Task description:
No images, please. Copy each entry below exactly as it reads.

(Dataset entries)
= = = =

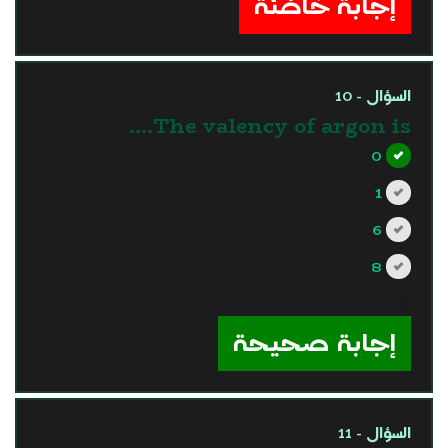
إجابة خاطئة
السؤال - 10
The valency of argon is….
0
1
6
8
?>
إجابة صحيحة
السؤال - 11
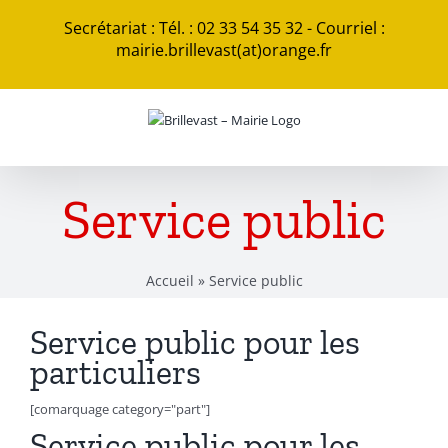
Passer
Secrétariat : Tél. : 02 33 54 35 32 - Courriel :
au
mairie.brillevast(at)orange.fr
contenu
Service public
Accueil
»
Service public
Service public pour les
particuliers
[comarquage category="part"]
Service public pour les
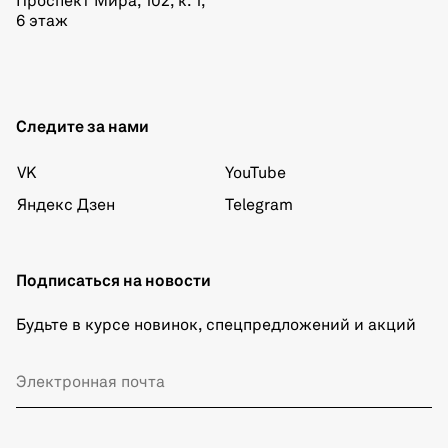
Проспект Мира, 102, к. 1,
6 этаж
Следите за нами
VK
YouTube
Яндекс Дзен
Telegram
Подписаться на новости
Будьте в курсе новинок, спецпредложений и акций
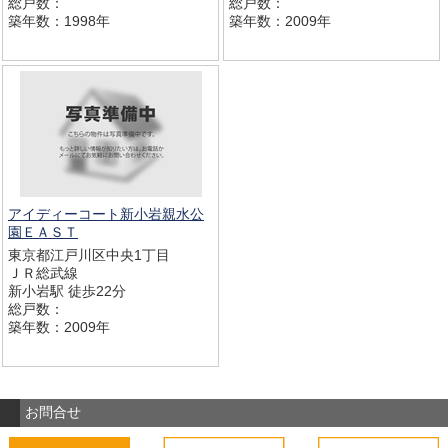
総戸数：
総戸数：
築年数：1998年
築年数：2009年
アイディーコート新小岩親水公
園ＥＡＳＴ
東京都江戸川区中央1丁目
ＪＲ総武線
新小岩駅 徒歩22分
総戸数：
築年数：2009年
お問合せ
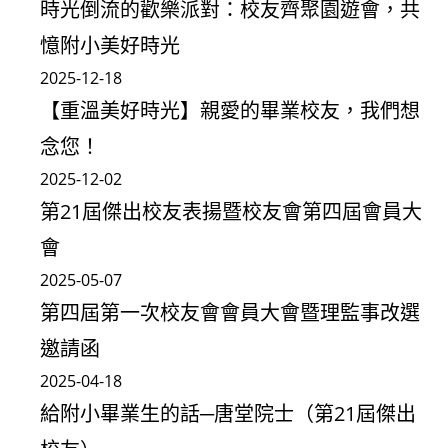
時光倒流的歡樂派對：校友齊聚園遊會，共
憶附小美好時光
2025-12-18
【重溫美好時光】親愛的畢業校友，我們想
念您！
2025-12-02
第21屆傑出校友表揚暨校友會第四屆會員大
會
2025-05-07
第四屆第一次校友會會員大會暨理監事改選
邀請函
2025-04-18
給附小畢業生的話─唐堂院士（第21屆傑出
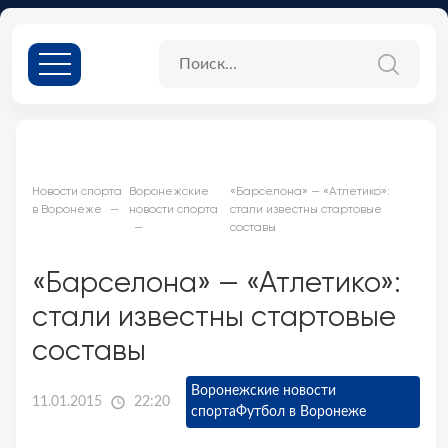
Новости спорта
Воронежские
«Барселона» — «Атлетико»:
в Воронеже
новости спорта
стали известны стартовые
составы
«Барселона» — «Атлетико»:
стали известны стартовые
составы
Воронежские новости
11.01.2015
22:20
спорта
Футбол в Воронеже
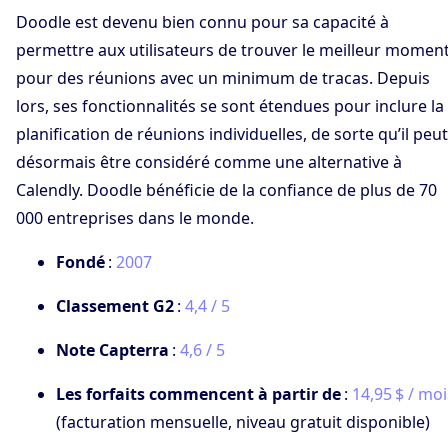
Doodle est devenu bien connu pour sa capacité à
permettre aux utilisateurs de trouver le meilleur momen
pour des réunions avec un minimum de tracas. Depuis
lors, ses fonctionnalités se sont étendues pour inclure la
planification de réunions individuelles, de sorte qu’il peut
désormais être considéré comme une alternative à
Calendly. Doodle bénéficie de la confiance de plus de 70
000 entreprises dans le monde.
Fondé
:
2007
Classement G2
:
4,4 / 5
Note Capterra
:
4,6 / 5
Les forfaits commencent à partir de
:
14,95 $ / moi
(facturation mensuelle, niveau gratuit disponible)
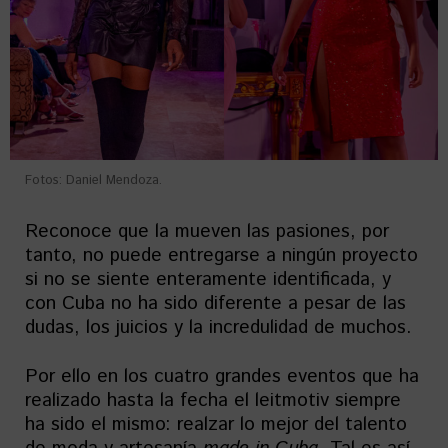
Fotos: Daniel Mendoza.
Reconoce que la mueven las pasiones, por
tanto, no puede entregarse a ningún proyecto
si no se siente enteramente identificada, y
con Cuba no ha sido diferente a pesar de las
dudas, los juicios y la incredulidad de muchos.
Por ello en los cuatro grandes eventos que ha
realizado hasta la fecha el leitmotiv siempre
ha sido el mismo: realzar lo mejor del talento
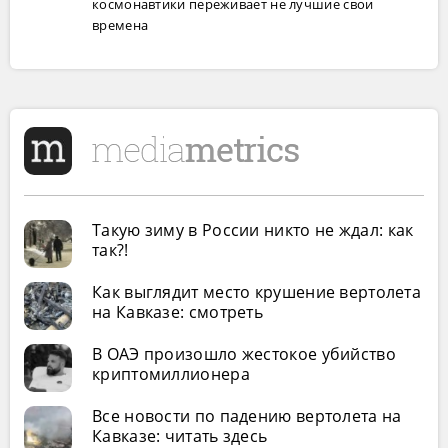
космонавтики переживает не лучшие свои
времена
Такую зиму в России никто не ждал: как
так?!
Как выглядит место крушение вертолета
на Кавказе: смотреть
В ОАЭ произошло жестокое убийство
криптомиллионера
Все новости по падению вертолета на
Кавказе: читать здесь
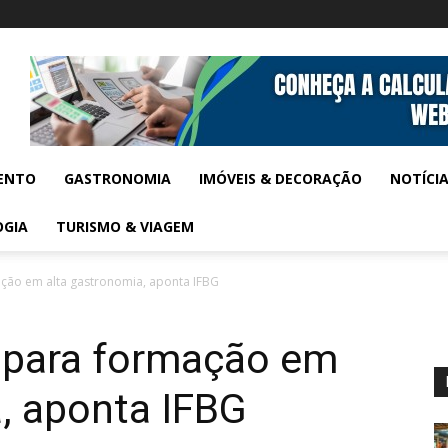
ENTO
GASTRONOMIA
IMÓVEIS & DECORAÇÃO
NOTÍCI
OGIA
TURISMO & VIAGEM
ção em alta gastronomia, aponta IFBG
 para formação em
, aponta IFBG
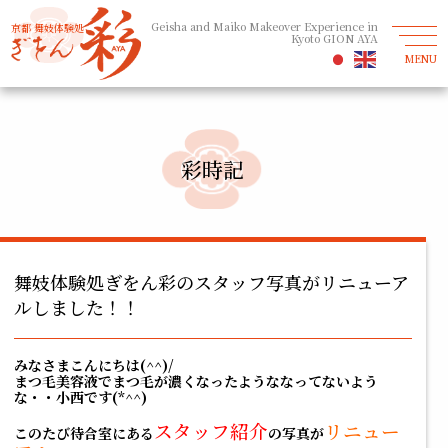
Geisha and Maiko Makeover Experience in
京都 舞妓体験処
Kyoto GION AYA
MENU
彩時記
舞妓体験処ぎをん彩のスタッフ写真がリニューア
ルしました！！
みなさまこんにちは(^^)/
まつ毛美容液でまつ毛が濃くなったようななってないよう
な・・小西です(*^^)
スタッフ紹介
リニュー
このたび待合室にある
の写真が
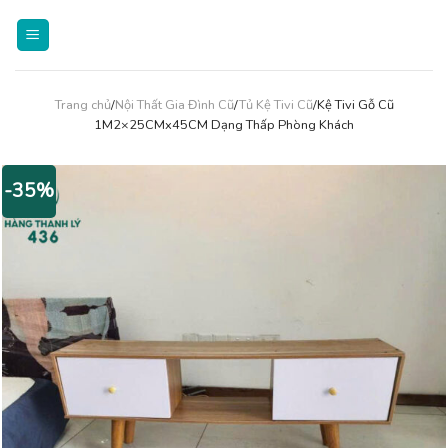
Skip
to
content
Trang chủ
/
Nội Thất Gia Đình Cũ
/
Tủ Kệ Tivi Cũ
/Kệ Tivi Gỗ Cũ
1M2×25CMx45CM Dạng Thấp Phòng Khách
-35%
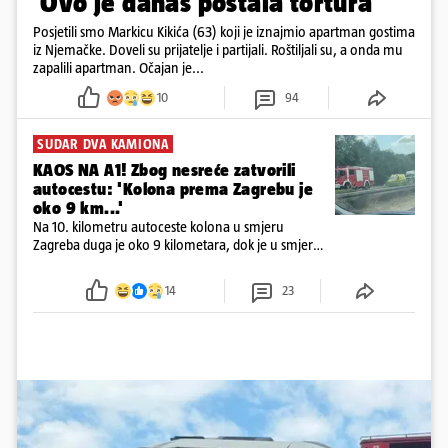
'Ovo je danas postala tortura'
Posjetili smo Markicu Kikića (63) koji je iznajmio apartman gostima
iz Njemačke. Doveli su prijatelje i partijali. Roštiljali su, a onda mu
zapalili apartman. Očajan je...
10
94
SUDAR DVA KAMIONA
KAOS NA A1! Zbog nesreće zatvorili
autocestu: 'Kolona prema Zagrebu je
oko 9 km...'
Na 10. kilometru autoceste kolona u smjeru
Zagreba duga je oko 9 kilometara, dok je u smjeru
mora kolona duga oko tri kilometra
14
23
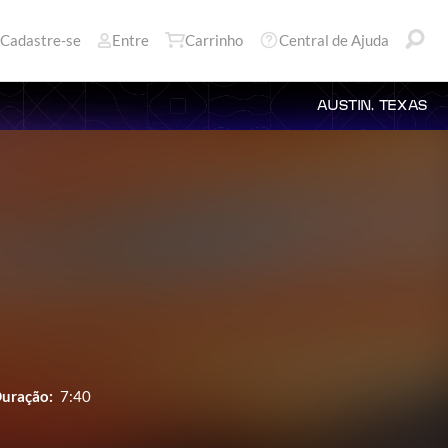
Cadastre-se
Entre
Carrinho
Central de Ajuda
AUSTIN, TEXAS
uração:
7:40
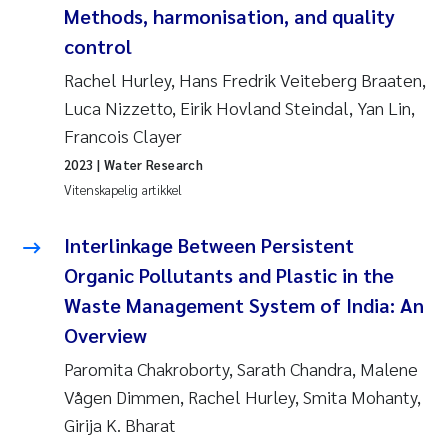
Methods, harmonisation, and quality
control
Rachel Hurley, Hans Fredrik Veiteberg Braaten,
Luca Nizzetto, Eirik Hovland Steindal, Yan Lin,
Francois Clayer
2023
| Water Research
Vitenskapelig artikkel
Interlinkage Between Persistent
Organic Pollutants and Plastic in the
Waste Management System of India: An
Overview
Paromita Chakroborty, Sarath Chandra, Malene
Vågen Dimmen, Rachel Hurley, Smita Mohanty,
Girija K. Bharat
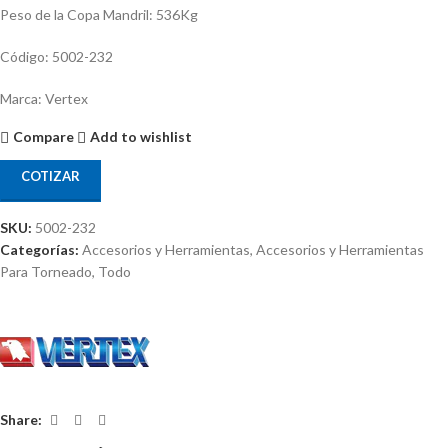
Peso de la Copa Mandril: 536Kg
Código: 5002-232
Marca: Vertex
Compare
Add to wishlist
COTIZAR
SKU:
5002-232
Categorías:
Accesorios y Herramientas
,
Accesorios y Herramientas
Para Torneado
,
Todo
Share:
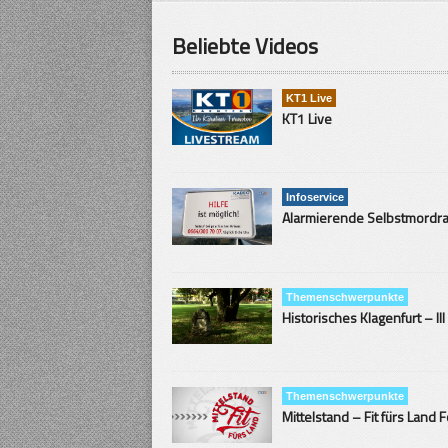
Beliebte Videos
KT1 Live
KT1 Live
Infoservice
Themenschwerpunkte
Historisches Klagenfurt – III
Themenschwerpunkte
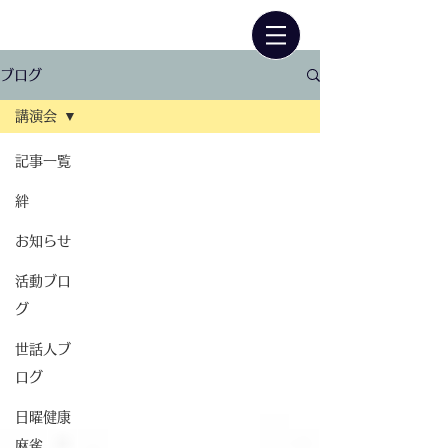
ブログ
講演会
記事一覧
絆
お知らせ
活動ブロ
グ
世話人ブ
ログ
日曜健康
麻雀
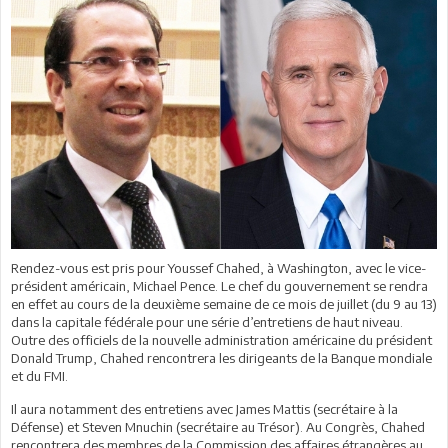
Rendez-vous est pris pour Youssef Chahed, à Washington, avec le vice-
président américain, Michael Pence. Le chef du gouvernement se rendra
en effet au cours de la deuxième semaine de ce mois de juillet (du 9 au 13)
dans la capitale fédérale pour une série d’entretiens de haut niveau.
Outre des officiels de la nouvelle administration américaine du président
Donald Trump, Chahed rencontrera les dirigeants de la Banque mondiale
et du FMI.
Il aura notamment des entretiens avec James Mattis (secrétaire à la
Défense) et Steven Mnuchin (secrétaire au Trésor). Au Congrès, Chahed
rencontrera des membres de la Commission des affaires étrangères au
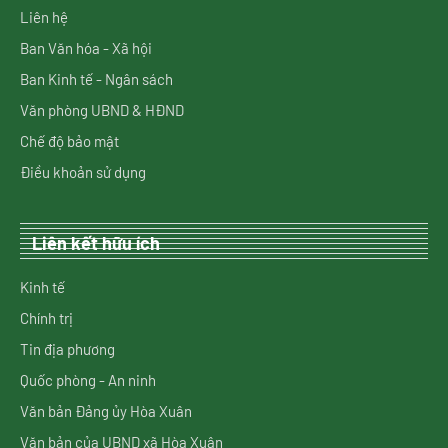
Liên hệ
Ban Văn hóa - Xã hội
Ban Kinh tế - Ngân sách
Văn phòng UBND & HĐND
Chế độ bảo mật
Điều khoản sử dụng
Liên kết hữu ích
Kinh tế
Chính trị
Tin địa phương
Quốc phòng - An ninh
Văn bản Đảng ủy Hòa Xuân
Văn bản của UBND xã Hòa Xuân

= = = =

Answer to the exercise:
إجابة خاطئة
السؤال - 10
The valency of argon is….
0
1
6
8
?>
إجابة صحيحة
السؤال - 11
Passer
Secrétariat : Tél. : 02 33 54 35 32 - Courriel :
au
mairie.brillevast(at)orange.fr
contenu
Service public
Accueil
»
Service public
Service public pour les
particuliers
[comarquage category="part"]
Service public pour les
Проспект Мира, 102, к. 1,
6 этаж
Следите за нами
VK
YouTube
Яндекс Дзен
Telegram
Подписаться на новости
Будьте в курсе новинок, спецпредложений и акций
総戸数：
総戸数：
築年数：1998年
築年数：2009年
アイディーコート新小岩親水公
園ＥＡＳＴ
東京都江戸川区中央1丁目
ＪＲ総武線
新小岩駅 徒歩22分
総戸数：
築年数：2009年
お問合せ
時光倒流的歡樂派對：校友齊聚園遊會，共
憶附小美好時光
2025-12-18
【重溫美好時光】親愛的畢業校友，我們想
念您！
2025-12-02
第21屆傑出校友表揚暨校友會第四屆會員大
會
2025-05-07
第四屆第一次校友會會員大會暨理監事改選
邀請函
2025-04-18
給附小畢業生的話─唐堂院士（第21屆傑出
Новости спорта
Воронежские
«Барселона» — «Атлетико»:
в Воронеже
новости спорта
стали известны стартовые
составы
«Барселона» — «Атлетико»:
стали известны стартовые
составы
Воронежские новости
11.01.2015
22:20
спорта
Футбол в Воронеже
Doodle est devenu bien connu pour sa capacité à
permettre aux utilisateurs de trouver le meilleur momen
pour des réunions avec un minimum de tracas. Depuis
lors, ses fonctionnalités se sont étendues pour inclure la
planification de réunions individuelles, de sorte qu’il peut
désormais être considéré comme une alternative à
Calendly. Doodle bénéficie de la confiance de plus de 70
000 entreprises dans le monde.
Fondé
:
2007
Classement G2
:
4,4 / 5
Note Capterra
:
4,6 / 5
Les forfaits commencent à partir de
:
14,95 $ / moi
(facturation mensuelle, niveau gratuit disponible)
Fotos: Daniel Mendoza.
Reconoce que la mueven las pasiones, por
tanto, no puede entregarse a ningún proyecto
si no se siente enteramente identificada, y
con Cuba no ha sido diferente a pesar de las
dudas, los juicios y la incredulidad de muchos.
Por ello en los cuatro grandes eventos que ha
realizado hasta la fecha el leitmotiv siempre
ha sido el mismo: realzar lo mejor del talento
космонавтики переживает не лучшие свои
времена
Такую зиму в России никто не ждал: как
так?!
Как выглядит место крушение вертолета
на Кавказе: смотреть
В ОАЭ произошло жестокое убийство
криптомиллионера
Все новости по падению вертолета на
Кавказе: читать здесь
ENTO
GASTRONOMIA
IMÓVEIS & DECORAÇÃO
NOTÍCI
OGIA
TURISMO & VIAGEM
ção em alta gastronomia, aponta IFBG
 para formação em
, aponta IFBG
Geisha and Maiko Makeover Experience in
京都 舞妓体験処
Kyoto GION AYA
MENU
彩時記
舞妓体験処ぎをん彩のスタッフ写真がリニューア
ルしました！！
みなさまこんにちは(^^)/
まつ毛美容液でまつ毛が濃くなったようななってないよう
な・・小西です(*^^)
スタッフ紹介
リニュー
このたび待合室にある
の写真が
Skip
to
content
Trang chủ
/
Nội Thất Gia Đình Cũ
/
Tủ Kệ Tivi Cũ
/Kệ Tivi Gỗ Cũ
1M2×25CMx45CM Dạng Thấp Phòng Khách
-35%
'Ovo je danas postala tortura'
Posjetili smo Markicu Kikića (63) koji je iznajmio apartman gostima
iz Njemačke. Doveli su prijatelje i partijali. Roštiljali su, a onda mu
zapalili apartman. Očajan je...
10
94
SUDAR DVA KAMIONA
KAOS NA A1! Zbog nesreće zatvorili
autocestu: 'Kolona prema Zagrebu je
oko 9 km...'
Na 10. kilometru autoceste kolona u smjeru
Zagreba duga je oko 9 kilometara, dok je u smjeru
mora kolona duga oko tri kilometra
14
23
Cadastre-se
Entre
Carrinho
Central de Ajuda
AUSTIN, TEXAS
uração:
7:40
Methods, harmonisation, and quality
control
Rachel Hurley, Hans Fredrik Veiteberg Braaten,
Luca Nizzetto, Eirik Hovland Steindal, Yan Lin,
Francois Clayer
2023
| Water Research
Vitenskapelig artikkel
Interlinkage Between Persistent
Organic Pollutants and Plastic in the
Waste Management System of India: An
Overview
Paromita Chakroborty, Sarath Chandra, Malene
Vågen Dimmen, Rachel Hurley, Smita Mohanty,
Girija K. Bharat
Peso de la Copa Mandril: 536Kg
Código: 5002-232
Marca: Vertex
Compare
Add to wishlist
COTIZAR
SKU:
5002-232
Categorías:
Accesorios y Herramientas
,
Accesorios y Herramientas
Para Torneado
,
Todo
Share:
Beliebte Videos
KT1 Live
KT1 Live
Infoservice
Themenschwerpunkte
Historisches Klagenfurt – III
Themenschwerpunkte
ブログ
講演会
記事一覧
絆
お知らせ
活動ブロ
グ
世話人ブ
ログ
日曜健康
麻雀
Rendez-vous est pris pour Youssef Chahed, à Washington, avec le vice-
président américain, Michael Pence. Le chef du gouvernement se rendra
en effet au cours de la deuxième semaine de ce mois de juillet (du 9 au 13)
dans la capitale fédérale pour une série d’entretiens de haut niveau.
Outre des officiels de la nouvelle administration américaine du président
Donald Trump, Chahed rencontrera les dirigeants de la Banque mondiale
et du FMI.
Il aura notamment des entretiens avec James Mattis (secrétaire à la
Défense) et Steven Mnuchin (secrétaire au Trésor). Au Congrès, Chahed
rencontrera des membres de la Commission des affaires étrangères au
Liên hệ
Ban Văn hóa - Xã hội
Ban Kinh tế - Ngân sách
Văn phòng UBND & HĐND
Chế độ bảo mật
Điều khoản sử dụng
Liên kết hữu ích
Kinh tế
Chính trị
Tin địa phương
Quốc phòng - An ninh
Văn bản Đảng ủy Hòa Xuân
Văn bản của UBND xã Hòa Xuân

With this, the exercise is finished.